The Hypertext Revolution

Espen Aarseth
(2003)

http://www.educ.fc.ul.pt/hyper/resources/eaarseth.htm

What is hypertext?

Some years ago, an email list for PhD students writing dissertations on hypertext discussed how to define the concept. A number of possible definitions were put forward and debated, but it did not seem possible for the group to reach consensus. In the end, a bright student asked the question, “But why are we trying to define hypertext”? An even brighter student came up with the reply, “Because we need it for our dissertations.”

The W3 organization, a primary source and non-profit developer of web standards, merely defines hypertext in this negative way: “Text which is not constrained to be linear”[1] Since very few texts are literally linear, since texts such as this one is at least two-dimensional, and most texts can be accessed in a far more liberal way than a radio transmission or a TV broadcast, the definition used by W3 tells us next to nothing. Perhaps it is not important for them to come up with a precise definition?

The Microsoft Encarta World English Dictionary defines hypertext as “a system of storing images, text, and other computer files that allows direct links to related text, images, sound, and other data.” This is certainly more sophisticated than the local newspaper in my home town Bergen, which once defined hypertext simply as “information marked in blue.” Still, the Encarta definition seems to make hypertext dependent on the computer, and on “direct links,” a phrase that is not defined further.

It might be pertinent, or perhaps impertinent, to then ask, 1) does hypertext depend on computers? and 2) what is a direct link? In this essay, hypertext is not taken for granted as a material technology, but rather seen as a fluid, ill-defined concept with unclear borders towards neighboring concepts such as electronic textual communication, experimental literature, printed books, digital games and entertainment, information retrieval, and, in principle, any method of storing text. Hypertext is an ideological concept, the “next big thing,” the desirable alternative to the status quo. This also means, of course, that “true” hypertext can never be achieved, but must forever remain just out of reach, a technological utopian condition of perfect communication.

The Web Without Hypertext

These days, the prevalence of the World Wide Web is so strong that it is often confused with the Internet itself. Despite being different technologies, or at least different levels of technology, the Internet is often used as a synonym for WWW: We talk of “internet pages” when we mean web pages, and we say “internet browser” when we mean web browsers. It is easy to forget the non-web sectors of the internet, such as email, USENET, IRC, MUDS, etc; especially when “the web” can be used to access them all.
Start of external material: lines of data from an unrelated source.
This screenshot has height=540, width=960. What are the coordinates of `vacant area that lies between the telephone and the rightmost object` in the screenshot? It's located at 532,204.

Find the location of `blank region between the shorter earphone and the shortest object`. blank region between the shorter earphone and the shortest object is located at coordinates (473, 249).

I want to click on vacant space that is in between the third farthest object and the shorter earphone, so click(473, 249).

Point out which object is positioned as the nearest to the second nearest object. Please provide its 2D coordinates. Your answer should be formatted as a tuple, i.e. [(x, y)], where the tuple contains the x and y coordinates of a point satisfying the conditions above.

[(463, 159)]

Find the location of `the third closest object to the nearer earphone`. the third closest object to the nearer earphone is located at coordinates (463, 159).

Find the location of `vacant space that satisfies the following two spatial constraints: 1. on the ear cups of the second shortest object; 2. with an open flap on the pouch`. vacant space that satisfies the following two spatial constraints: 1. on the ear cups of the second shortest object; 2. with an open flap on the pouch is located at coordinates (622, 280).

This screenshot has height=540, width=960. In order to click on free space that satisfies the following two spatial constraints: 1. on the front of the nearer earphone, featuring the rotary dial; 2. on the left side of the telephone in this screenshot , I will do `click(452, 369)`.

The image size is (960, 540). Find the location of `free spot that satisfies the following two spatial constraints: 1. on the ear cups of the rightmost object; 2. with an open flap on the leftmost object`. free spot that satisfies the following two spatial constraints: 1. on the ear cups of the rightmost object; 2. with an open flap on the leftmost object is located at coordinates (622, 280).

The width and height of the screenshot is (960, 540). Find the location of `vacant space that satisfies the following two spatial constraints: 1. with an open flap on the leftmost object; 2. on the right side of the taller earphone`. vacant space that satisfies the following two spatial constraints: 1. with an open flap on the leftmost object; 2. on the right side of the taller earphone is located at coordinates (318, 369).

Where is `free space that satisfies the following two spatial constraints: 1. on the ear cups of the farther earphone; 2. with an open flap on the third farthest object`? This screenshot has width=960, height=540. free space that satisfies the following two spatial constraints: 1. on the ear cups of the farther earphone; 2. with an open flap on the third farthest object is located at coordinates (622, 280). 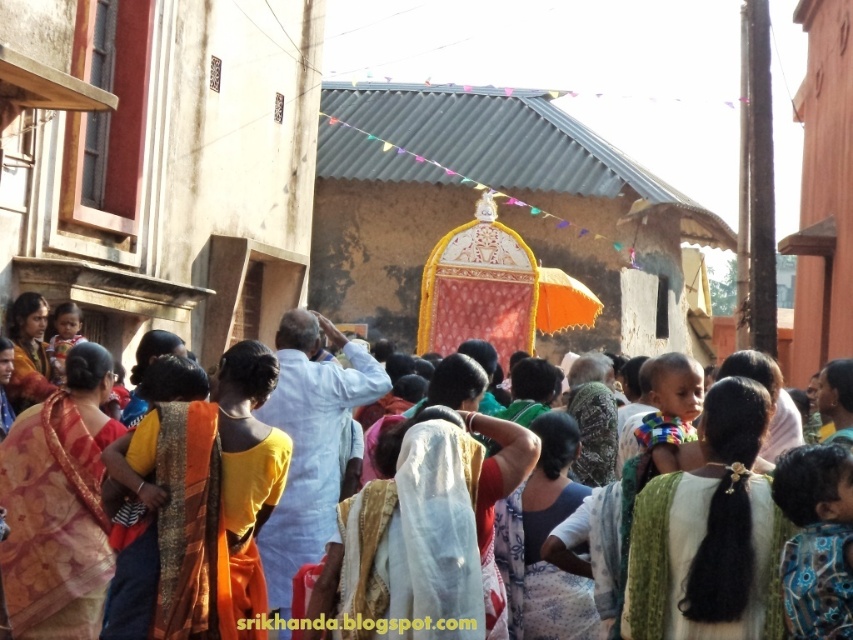 Describe the element at coordinates (709, 532) in the screenshot. I see `multicolored fabric at center` at that location.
The “web,” of course, exists in at least two different and independent technological levels: an interface technology (browsers, servers and search engines, defined by http and other protocols and plugins) and a means of organizing information and content structures (html, xml, JavaScript, SQL/PHP etc). It is quite possible to use components from one layer without using the other: Browsers can be used to retrieve non-html text or data from a file server or via a search engine, and html can be used by standard word processors such as MS Word. Also, http (hypertext transfer protocol) is only one of a number of protocols supported by modern browsers.

So, what is at the core of the web, if not http or html? Perhaps there is no core at all? Well, there is, in fact, a third web “technology” that is arguably more central and indigenous than the content structures or the interface protocols:

Unlike web data formats, where HTML is an important one, but not the only one, and web protocols, where HTTP has a similar status, there is only one Web naming/addressing technology: URIs.[2]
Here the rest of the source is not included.